Ya estábamos separados, ya cada cual jugaba a reinventarse y de
repente surgió una situación que nunca prevenimos, quien se
queda con los amigos?.Que difícil no? Los amigos no son
recuerdos, ni cosas, son personas y para colmo, personas con una
opinión, cada historia tiene dos versiones y los verdaderos
amigos deberían de escuchar ambas antes de formarse una opinión
al respecto, en mi caso no fue así, nuestros amigos tomaron
partido en un juego al que solo están invitados de espectadores,
no de participes y se me condenó sin que yo pudiera decir
siquiera ni J.
Está de más contarles quien se quedó con los amigos y quien con
su sombra.
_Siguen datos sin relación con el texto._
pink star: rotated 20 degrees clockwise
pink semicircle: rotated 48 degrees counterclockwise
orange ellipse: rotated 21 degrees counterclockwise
Solo y abandonado aprendí a vivir conmigo mismo y con
el peso de mi decisión de terminar, al tiempo las heridas
sanaron y poco a poco fui reconstruyendo mi vida, llegaron
nuevos amores, se fueron, vinieron más y hasta llegué a crear un
nuevo círculo de amigos, propios, ajenos a mi estado civil y mis
circunstancias.
Creo fielmente que en el universo nada ocurre por casualidad, la
suerte no existe, lo que existe es la causa y el efecto, yo hago
esto y me pasa esto y así en un juego infinito de posibilidades,
ahora viejo puedo comprender que ninguno fue realmente mi amigo,
el universo simplemente conspiro su partida para sacar de mi
juego a esas personas que no debían formar parte de mi vida.